А близки и дороги ей по-настоящему, – только заумные, экспериментальные произведения Марины Ивановны (в значительной мере навеянные влиянием Пастернака и Маяковского). Тщетно ей трезвые друзья, как Казакевич и Тарасенко, пытаются объяснить, что до подсоветской публики лучше дойдут ранние, а не поздние сочинения Цветаевой.
Впрочем, дурной вкус твердо присущ Ариадне Сергеевне: достаточно почитать ее безапелляционно глупые суждения о Ростане, Готье, Гюго…

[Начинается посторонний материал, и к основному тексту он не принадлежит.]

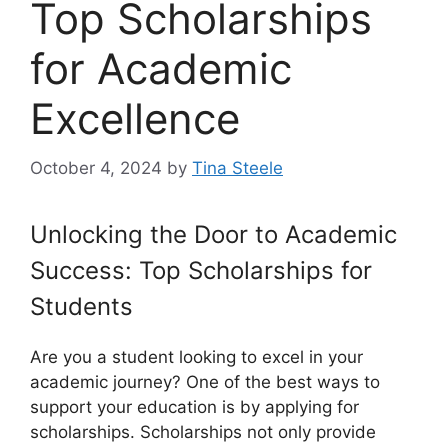
Top Scholarships
for Academic
Excellence
October 4, 2024
by
Tina Steele
Unlocking the Door to Academic
Success: Top Scholarships for
Students
Are you a student looking to excel in your
academic journey? One of the best ways to
support your education is by applying for
scholarships. Scholarships not only provide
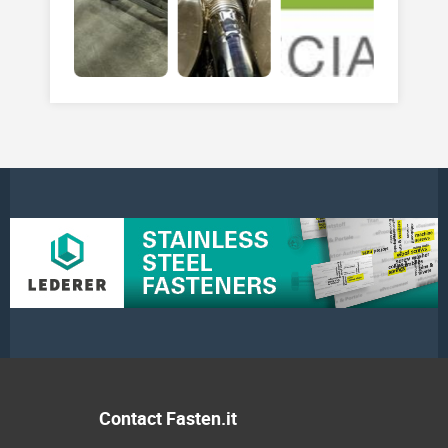
Contact Fasten.it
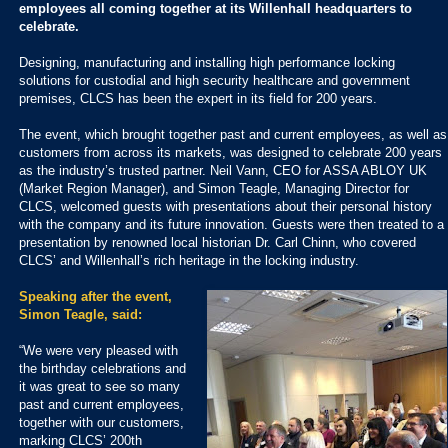
employees all coming together at its Willenhall headquarters to
celebrate.
Designing, manufacturing and installing high performance locking
solutions for custodial and high security healthcare and government
premises, CLCS has been the expert in its field for 200 years.
The event, which brought together past and current employees, as well as
customers from across its markets, was designed to celebrate 200 years
as the industry’s trusted partner. Neil Vann, CEO for ASSA ABLOY UK
(Market Region Manager), and Simon Teagle, Managing Director for
CLCS, welcomed guests with presentations about their personal history
with the company and its future innovation. Guests were then treated to a
presentation by renowned local historian Dr. Carl Chinn, who covered
CLCS’ and Willenhall’s rich heritage in the locking industry.
Speaking after the event,
Simon Teagle, said:
“We were very pleased with
the birthday celebrations and
it was great to see so many
past and current employees,
together with our customers,
marking CLCS’ 200th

Презрительные, враждебные отзывы о белогвардейцах (за исключением тех, кто «искупил вину» служением советскому режиму!) попадаются в ее письмах даже в конце ее жизни. А критика Сталина, – каковая все же возникает, – носит очень робкий, осторожный характер. Осуждения же революции мы не найдем у нее нигде…
Немудрено, что она не могла сойтись с Н. Мандельштам. Та-то, человек большого ума, все поняла и оценила. А Аля сама о себе говорит в одном месте, что «чересчур умна». Надо признать, что своим поведением она такой оценки, в жизни, никак не подтвердила!